Originally Posted by
Endus
I think you're missing the point for the trees, here.
Most of those major landmark decisions were increments towards a goal. The Emancipation Proclamation was just a single first, important, step on the path towards racial justice. That's a path that's had to go through Jim Crow laws and segregation (technically a step forward from enslavement), through the Civil Rights movement, and onward into today, where it's still being trodden, with the BLM movement among others. It absolutely did not amount to one single, giant leap all of a sudden.
The same goes for pretty much any other example you can think of.
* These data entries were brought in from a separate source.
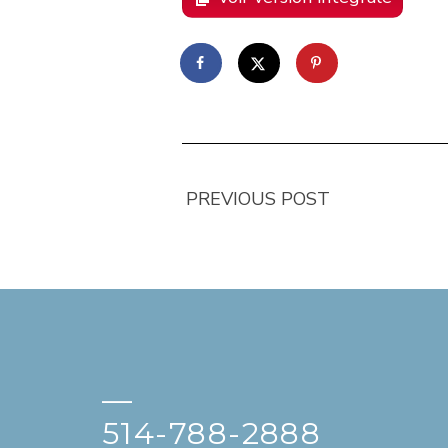
PREVIOUS POST
—
514-788-2888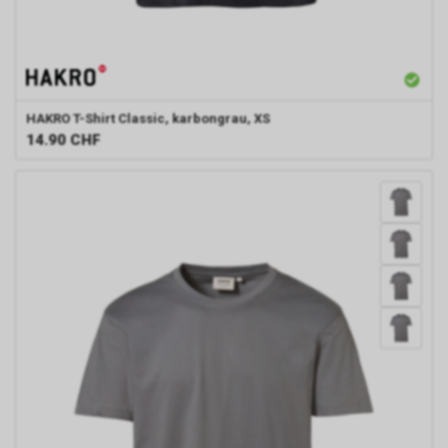
HAKRO
T-Shirt Classic, karbongrau, XS
14.90
CHF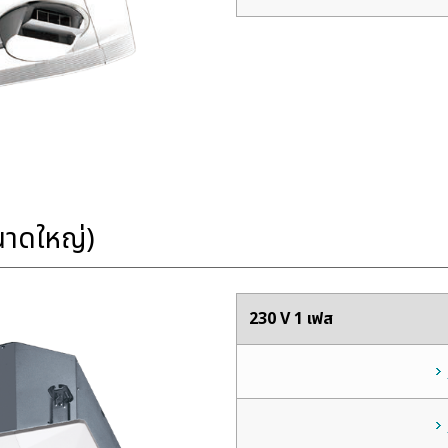
นาดใหญ่)
230 V 1 เฟส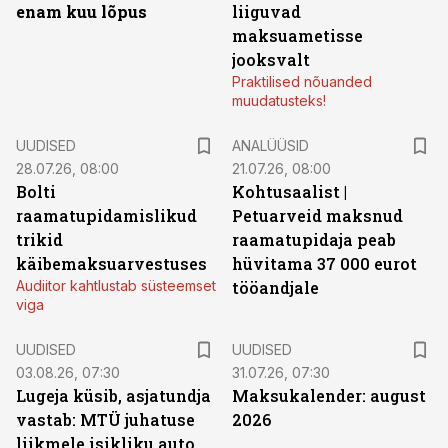
enam kuu lõpus
liiguvad
maksuametisse
jooksvalt
Praktilised nõuanded
muudatusteks!
UUDISED
ANALÜÜSID
28.07.26, 08:00
21.07.26, 08:00
Bolti
Kohtusaalist
|
raamatupidamislikud
Petuarveid maksnud
trikid
raamatupidaja peab
käibemaksuarvestuses
hüvitama 37 000 eurot
Audiitor kahtlustab süsteemset
tööandjale
viga
UUDISED
UUDISED
03.08.26, 07:30
31.07.26, 07:30
Lugeja küsib, asjatundja
Maksukalender: august
vastab: MTÜ juhatuse
2026
liikmele isikliku auto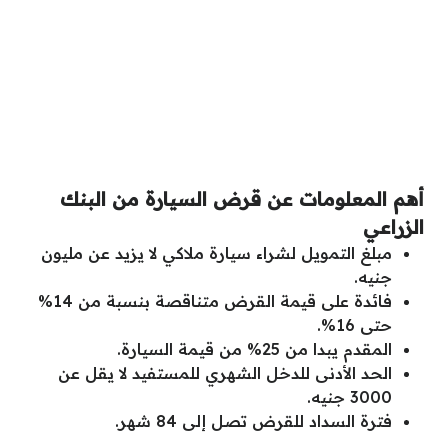
أهم المعلومات عن قرض السيارة من البنك
الزراعي
مبلغ التمويل لشراء سيارة ملاكي لا يزيد عن مليون
جنيه.
فائدة على قيمة القرض متناقصة بنسبة من 14%
حتى 16%.
المقدم يبدا من 25% من قيمة السيارة.
الحد الأدنى للدخل الشهري للمستفيد لا يقل عن
3000 جنيه.
فترة السداد للقرض تصل إلى 84 شهر.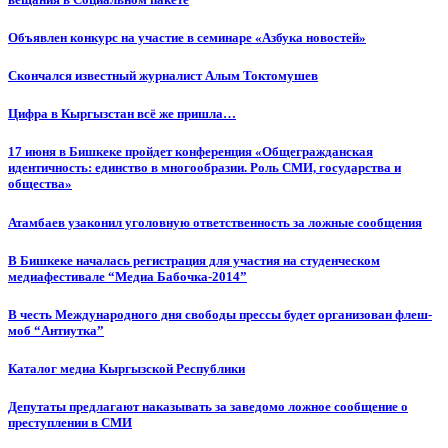
Объявлен конкурс на участие в семинаре «Азбука новостей»
Cкончался известный журналист Алым Токтомушев
Цифра в Кыргызстан всё же пришла…
17 июня в Бишкеке пройдет конференция «Общегражданская
идентичность: единство в многообразии. Роль СМИ, государства и
общества»
Атамбаев узаконил уголовную ответственность за ложные сообщения
В Бишкеке началась регистрация для участия на студенческом
медиафестивале “Медиа Бабочка-2014”
В честь Международного дня свободы прессы будет организован флеш-
моб “Антиутка”
Каталог медиа Кыргызской Республики
Депутаты предлагают наказывать за заведомо ложное сообщение о
преступлении в СМИ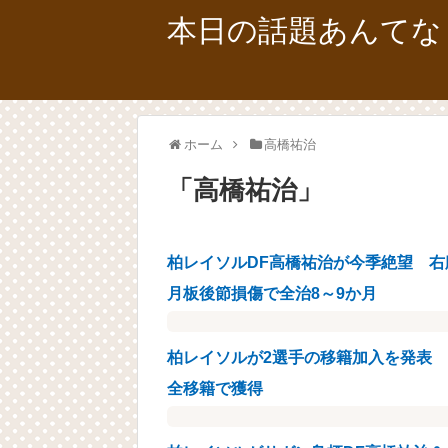
本日の話題あんてな
ホーム
高橋祐治
「
高橋祐治
」
柏レイソルDF高橋祐治が今季絶望 
月板後節損傷で全治8～9か月
柏レイソルが2選手の移籍加入を発表 
全移籍で獲得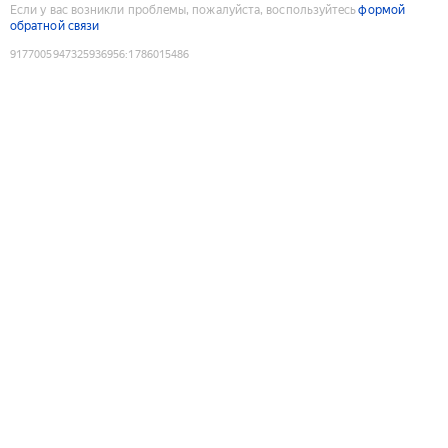
Если у вас возникли проблемы, пожалуйста, воспользуйтесь
формой
обратной связи
9177005947325936956
:
1786015486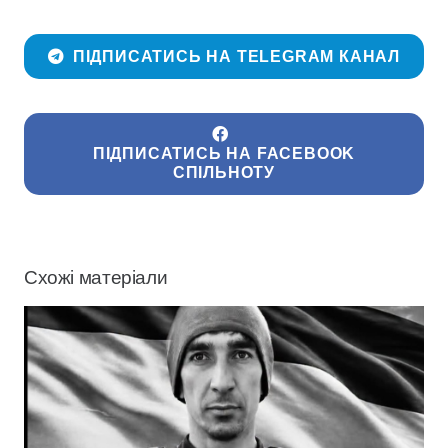
ПІДПИСАТИСЬ НА TELEGRAM КАНАЛ
ПІДПИСАТИСЬ НА FACEBOOK
СПІЛЬНОТУ
Схожі матеріали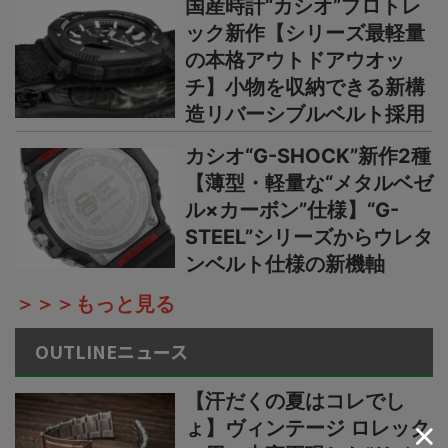
国産時計“カシオ”プロトレ
ック新作【シリーズ最軽量
の本格アウトドアウオッ
チ】小物を収納できる新構
造リバーシブルベルト採用
カシオ“G-SHOCK”新作2種
【薄型・軽量な“メタルベゼ
ル×カーボン”仕様】“G-
STEEL”シリーズからウレタ
ンベルト仕様の新機軸
＞＞＞もっと見る
OUTLINEニュース
【汗だくの夏はコレでし
ょ】ヴィンテージ ロレック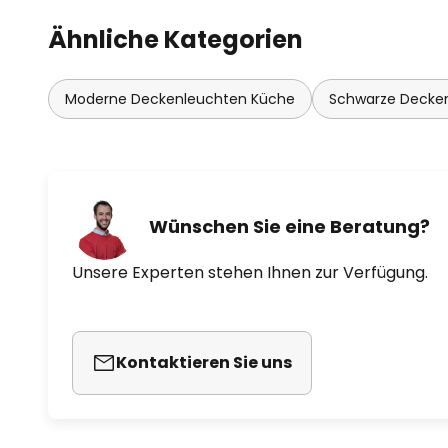
Ähnliche Kategorien
Moderne Deckenleuchten Küche
Schwarze Decke
Wünschen Sie eine Beratung?
Unsere Experten stehen Ihnen zur Verfügung.
Kontaktieren Sie uns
Pick an issue, and I'll point out how there were a multitude of prior, earlier steps towards that goal, either legislative or cultural or both (as legislative attitudes reflect culture, largely, they can't be considered separately).
Some of those small steps can be so momentous in the moment that they'll trigger passions so hard they cause riots and even civil wars, but it doesn't make them something other than the incremental step that they were.
The entire point of incrementalism as a viewpoint is that you look for the long-term goals, and determine if you're moving closer or further away, and as long as the answer is "closer", you're okay with that, or even if you manage to hold steady against a strong regressive movement trying to set you back. The alternative, which is becoming far too common, is to pick some arbitrary short-term goalpost, ignore the long-term view, and then demand to achieve that short-term goalpost in full right now or shit's fucked RIOT. Take the push for M4A, if you want an example; they generally lose sight of the long-term goal (making sure everyone's health is protected) in favor of one specific step forward on that issue, rejecting any different steps because they're not this step. Even if they're steps on paths leading to that same long-term goal.